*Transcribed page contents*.
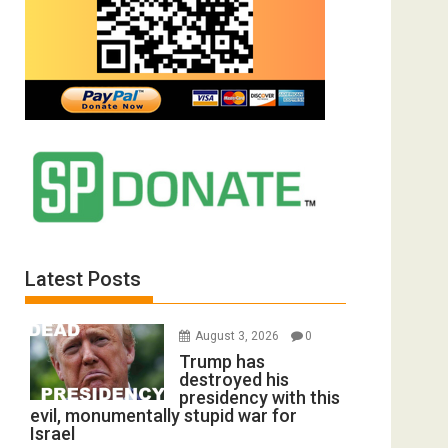
Latest Posts
August 3, 2026
0
Trump has
destroyed his
presidency with this
evil, monumentally stupid war for
Israel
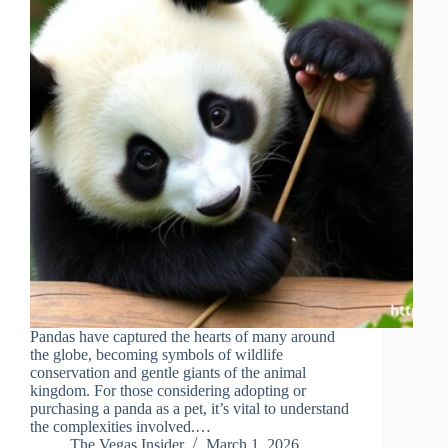
Pandas have captured the hearts of many around
the globe, becoming symbols of wildlife
conservation and gentle giants of the animal
kingdom. For those considering adopting or
purchasing a panda as a pet, it’s vital to understand
the complexities involved.…
The Vegas Insider
March 1, 2026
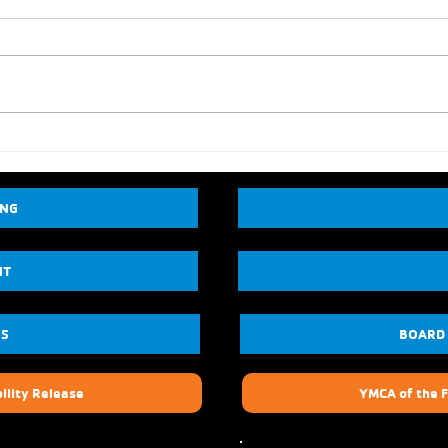
ING
NT
US
BOARD
ility Release
YMCA of the F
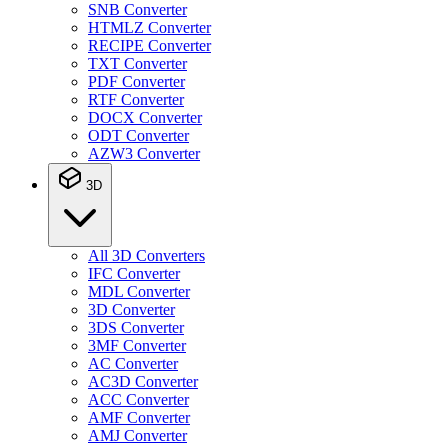
SNB Converter
HTMLZ Converter
RECIPE Converter
TXT Converter
PDF Converter
RTF Converter
DOCX Converter
ODT Converter
AZW3 Converter
3D
All 3D Converters
IFC Converter
MDL Converter
3D Converter
3DS Converter
3MF Converter
AC Converter
AC3D Converter
ACC Converter
AMF Converter
AMJ Converter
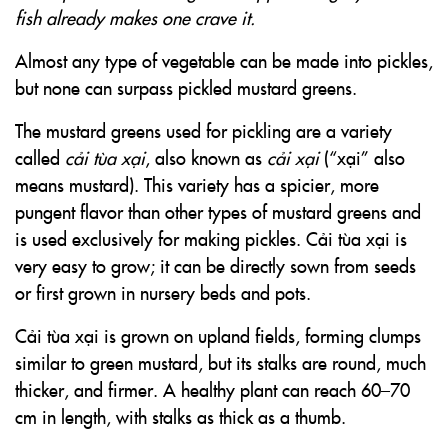
fish already makes one crave it.
Almost any type of vegetable can be made into pickles,
but none can surpass pickled mustard greens.
The mustard greens used for pickling are a variety
called
cải tùa xại
, also known as
cải xại
(“xại” also
means mustard). This variety has a spicier, more
pungent flavor than other types of mustard greens and
is used exclusively for making pickles. Cải tùa xại is
very easy to grow; it can be directly sown from seeds
or first grown in nursery beds and pots.
Cải tùa xại is grown on upland fields, forming clumps
similar to green mustard, but its stalks are round, much
thicker, and firmer. A healthy plant can reach 60–70
cm in length, with stalks as thick as a thumb.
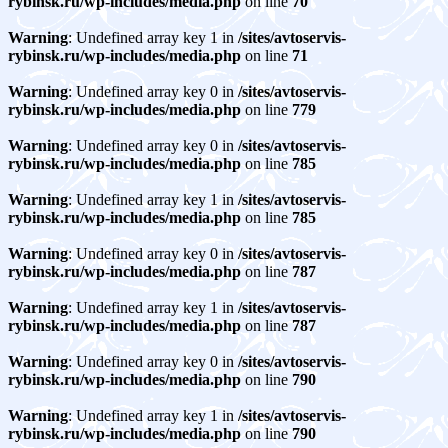
rybinsk.ru/wp-includes/media.php
on line
70
Warning
: Undefined array key 1 in
/sites/avtoservis-
rybinsk.ru/wp-includes/media.php
on line
71
Warning
: Undefined array key 0 in
/sites/avtoservis-
rybinsk.ru/wp-includes/media.php
on line
779
Warning
: Undefined array key 0 in
/sites/avtoservis-
rybinsk.ru/wp-includes/media.php
on line
785
Warning
: Undefined array key 1 in
/sites/avtoservis-
rybinsk.ru/wp-includes/media.php
on line
785
Warning
: Undefined array key 0 in
/sites/avtoservis-
rybinsk.ru/wp-includes/media.php
on line
787
Warning
: Undefined array key 1 in
/sites/avtoservis-
rybinsk.ru/wp-includes/media.php
on line
787
Warning
: Undefined array key 0 in
/sites/avtoservis-
rybinsk.ru/wp-includes/media.php
on line
790
Warning
: Undefined array key 1 in
/sites/avtoservis-
rybinsk.ru/wp-includes/media.php
on line
790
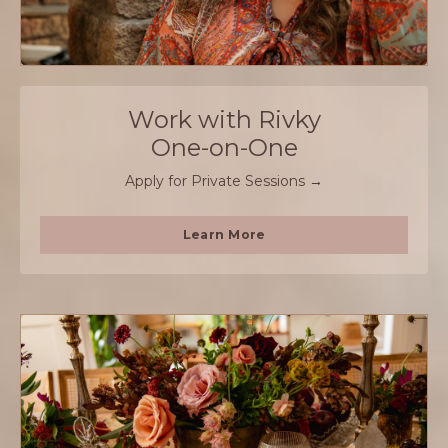
Work with Rivky
One-on-One
Apply for Private Sessions →
Learn More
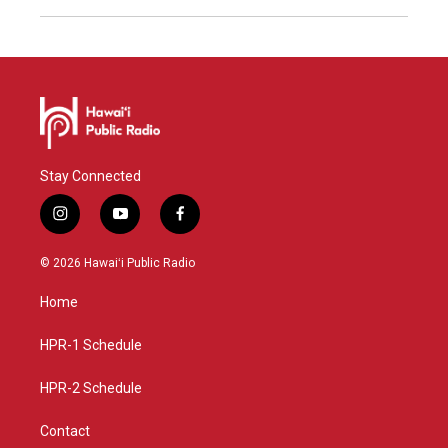
Stay Connected
i
y
f
n
o
a
s
u
c
© 2026 Hawaiʻi Public Radio
t
t
e
a
u
b
Home
g
b
o
r
e
o
a
k
HPR-1 Schedule
m
HPR-2 Schedule
Contact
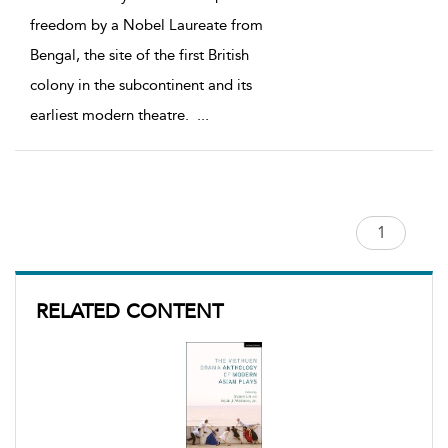
freedom by a Nobel Laureate from
Bengal, the site of the first British
colony in the subcontinent and its
earliest modern theatre.
...
RELATED CONTENT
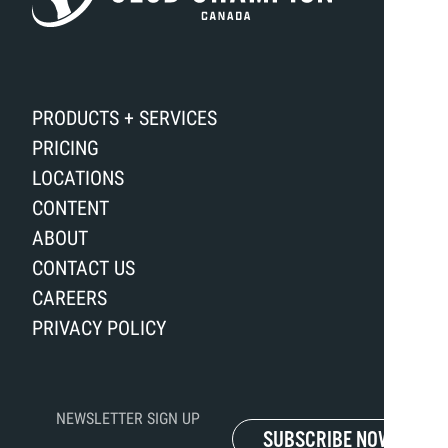
PRODUCTS + SERVICES
PRICING
LOCATIONS
CONTENT
ABOUT
CONTACT US
CAREERS
PRIVACY POLICY
NEWSLETTER SIGN UP
SUBSCRIBE NOW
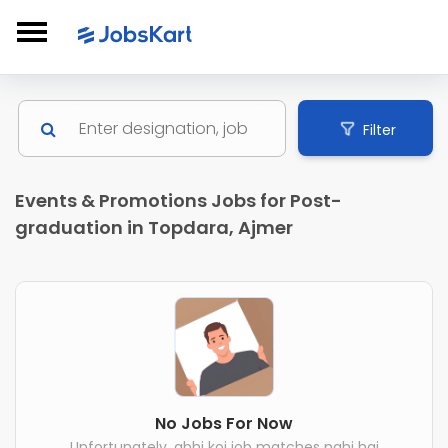
Filter
Events & Promotions Jobs for Post-
graduation in Topdara, Ajmer
No Jobs For Now
Unfortunately, abhi koi job matches nahi hai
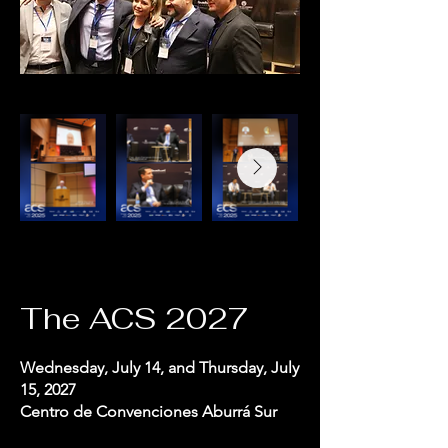
The ACS 2027
Wednesday, July 14, and Thursday, July
15, 2027
Centro de Convenciones Aburrá Sur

*Activity*.
Which lines in the data above hold the string "grown"? Return each of them.

*Output for this task*.
or first grown in nursery beds and pots.
Cải tùa xại is grown on upland fields, forming clumps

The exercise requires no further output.